This private form of worship also had major consequences for the family structure and here we come to the essence of Western patriarchy. Patriarchy works precisely because it vests patria potestas in the father and not the mother, thus ensuring the stability and continuity of the family unit. In Indo-European societies this was done, as we have already seen to some extent, by the House Father’s absolute authority not only over his wife but also over his children even to their adulthood. However the House Father was not a mere despot who felt at liberty to act on his own caprice whenever he willed, but was bound by the conventions born of the essentially religious nature of the family unit. Since the domestic religion was, as noted, a worship of men and by men, the family daughter’s role was necessarily a subordinate one. For the purposes of worship, she was considered as essentially bound up with her father, she took part in his rites, worshipped his ancestors, and so forth. But it was necessarily the case in this religion, as already noted, that worship of the household gods of another was forbidden.
How then could she be expected to marry into another household? The answer was that upon marriage the daughter became part of the husband’s family and ceased to be part of her father’s; she would thus be initiated into the husband’s domestic worship and forever alienated from that of her father, the one she had known her whole life. Several points follow from this. First is that, though the natural bonds of affection might endure between her and her father, the daughter would become a legal stranger to him, and while women lacked any ability to inherit in any case, she would no longer be able even to partake of his worship. Second, as a consequence of this, marriage was not entered into lightly but only with the utmost gravity. The new wife was in the manus of her husband, and completely dependent on him not only for sustenance, but also for the religious aspect of her life, that she not become Homer’s hearthless wretch, debased and without a worship.
The manus of the House Father refers to specifically paternal authority, and so the wife being under his, we come to our third point which is that she occupies a legal position as effectively his daughter , whence the dowry paid by her father to her new husband (and effective father) for her upkeep. From this we see the essential feature of marriage in the IE tradition, which is that it is not a contract between man and wife (contracts between family members were forbidden), but a contract between two men. One of the terms of the contractual obligation was that the new husband not abandon his wife under any but the most egregious circumstances, leaving her without a worship — a fate worse than death.
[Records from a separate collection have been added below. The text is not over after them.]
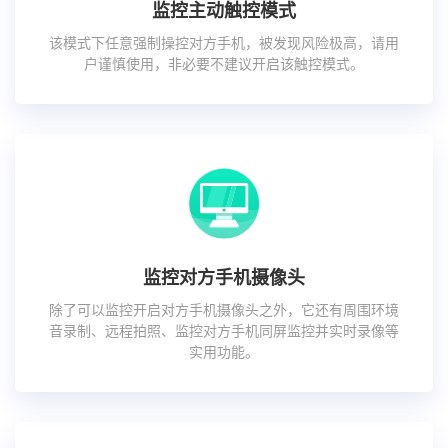
监控主动触控模式
该模式下任意强制操控对方手机，被发现风险极高，请用
户谨慎使用，非必要不建议开启该触控模式。
监控对方手机摄像头
除了可以监控开启对方手机摄像头之外，它还有周围环境
音录制、远程拍照、监控对方手机同屏监控并实时录像等
实用功能。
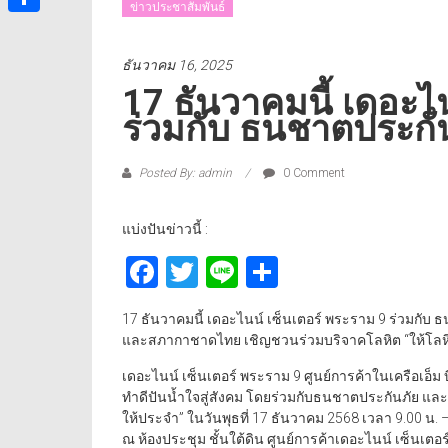
ข่าวประชาสัมพันธ์
Share
ธันวาคม 16, 2025
17 ธันวาคมนี้ เดอะไ
ร่วมกับ ธนชาตประกั
Posted By: admin
0 Comment
แบ่งปันข่าวนี้ :
Facebook
Twitter
Line
Share
17 ธันวาคมนี้ เดอะไนน์ เซ็นเตอร์ พระราม 9 ร่วมกับ
และสภากาชาดไทย เชิญชวนร่วมบริจาคโลหิต “ให้โลหิต
เดอะไนน์ เซ็นเตอร์ พระราม 9 ศูนย์การค้าในเครือเอ็
ทำดีปันน้ำใจสู่สังคม โดยร่วมกับธนชาตประกันภัย และ
ให้ประจำ” ในวันพุธที่ 17 ธันวาคม 2568 เวลา 9.00 น.
ณ ห้องประชุม ชั้นใต้ดิน ศูนย์การค้าเดอะไนน์ เซ็นเตอ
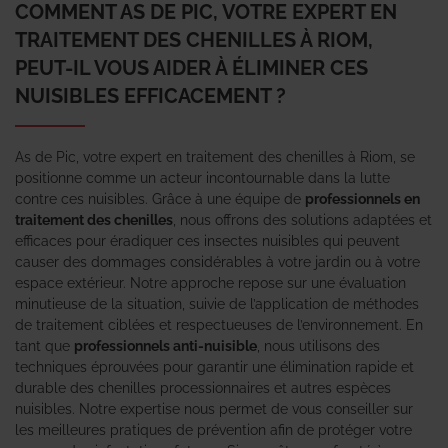
COMMENT AS DE PIC, VOTRE EXPERT EN
TRAITEMENT DES CHENILLES À RIOM,
PEUT-IL VOUS AIDER À ÉLIMINER CES
NUISIBLES EFFICACEMENT ?
As de Pic, votre expert en traitement des chenilles à Riom, se
positionne comme un acteur incontournable dans la lutte
contre ces nuisibles. Grâce à une équipe de
professionnels en
traitement des chenilles
, nous offrons des solutions adaptées et
efficaces pour éradiquer ces insectes nuisibles qui peuvent
causer des dommages considérables à votre jardin ou à votre
espace extérieur. Notre approche repose sur une évaluation
minutieuse de la situation, suivie de l’application de méthodes
de traitement ciblées et respectueuses de l’environnement. En
tant que
professionnels anti-nuisible
, nous utilisons des
techniques éprouvées pour garantir une élimination rapide et
durable des chenilles processionnaires et autres espèces
nuisibles. Notre expertise nous permet de vous conseiller sur
les meilleures pratiques de prévention afin de protéger votre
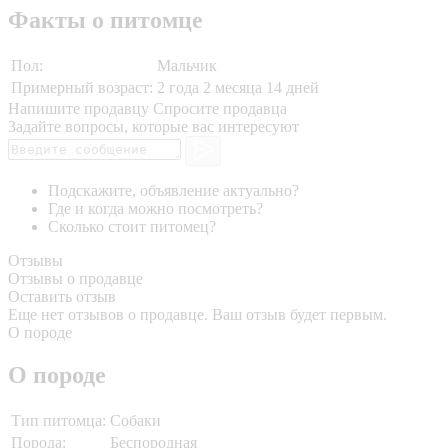
Факты о питомце
Пол:
Мальчик
Примерный возраст:
2 года 2 месяца 14 дней
Напишите продавцу
Спросите продавца
Задайте вопросы, которые вас интересуют
Подскажите, объявление актуально?
Где и когда можно посмотреть?
Сколько стоит питомец?
Отзывы
Отзывы о продавце
Оставить отзыв
Еще нет отзывов о продавце. Ваш отзыв будет первым.
О породе
О породе
Тип питомца:
Собаки
Порода:
Беспородная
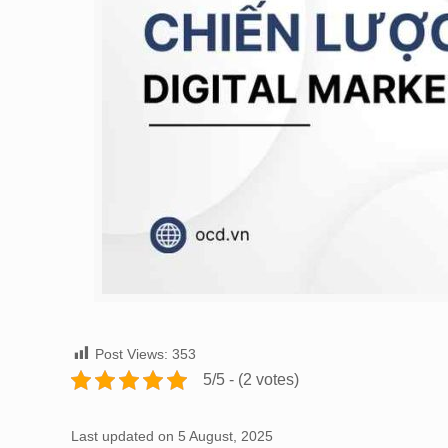
Post Views:
353
5/5 - (2 votes)
Last updated on 5 August, 2025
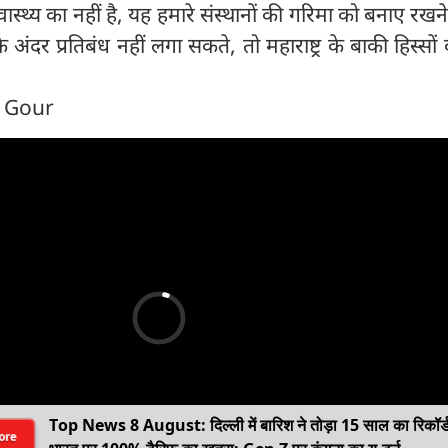
फ़ स्वास्थ्य का नहीं है, यह हमारे संस्थानों की गरिमा को बनाए रखन
दर प्रतिबंध नहीं लगा सकते, तो महाराष्ट्र के बाकी हिस्सों 
n Gour
Top News 8 August: दिल्ली में बारिश ने तोड़ा 15 साल का रिकॉर्
ore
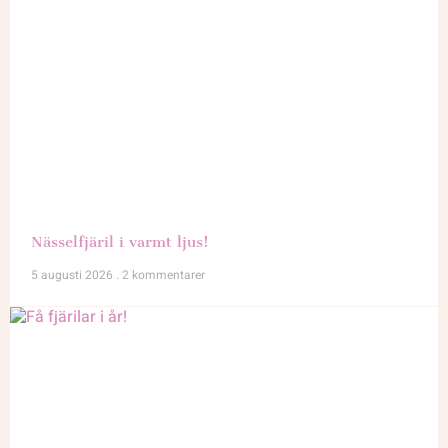
Nässelfjäril i varmt ljus!
5 augusti 2026
2 kommentarer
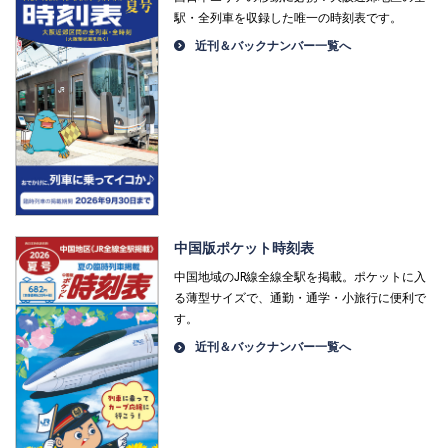
駅・全列車を収録した唯一の時刻表です。
近刊＆バックナンバー一覧へ
中国版ポケット時刻表
中国地域のJR線全線全駅を掲載。ポケットに入
る薄型サイズで、通勤・通学・小旅行に便利で
す。
近刊＆バックナンバー一覧へ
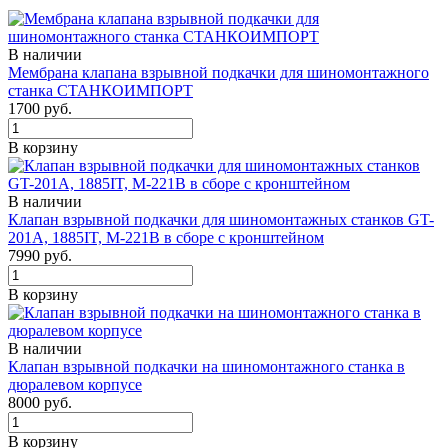
В наличии
Мембрана клапана взрывной подкачки для шиномонтажного
станка СТАНКОИМПОРТ
1700 руб.
В корзину
В наличии
Клапан взрывной подкачки для шиномонтажных станков GT-
201A, 1885IT, M-221B в сборе с кронштейном
7990 руб.
В корзину
В наличии
Клапан взрывной подкачки на шиномонтажного станка в
дюралевом корпусе
8000 руб.
В корзину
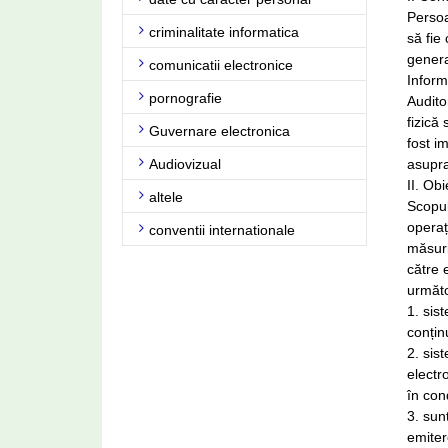
Persoa
criminalitate informatica
să fie
genera
comunicatii electronice
Inform
pornografie
Audito
fizică
Guvernare electronica
fost i
Audiovizual
asupra
II. Obi
altele
Scopul
operaț
conventii internationale
măsuri
către 
următo
1. sis
conțin
2. sis
electr
în cond
3. sun
emiter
One of these circumstances that would permit divorce from and abandonment of the wife was infidelity. The paramount consideration in the family unit was that the domestic worship be continued at all costs, and if the father could not trust that his children who were to continue his worship were his own, then the worship was illegitimate — a grave misfortune indeed, with eternal ramifications. Since this paramount consideration was an essentially religious one, and since the religion was an essentially patrilineal one, it follows that the essential family relation was one that proceeded along the male line — a familial relation known as agnation.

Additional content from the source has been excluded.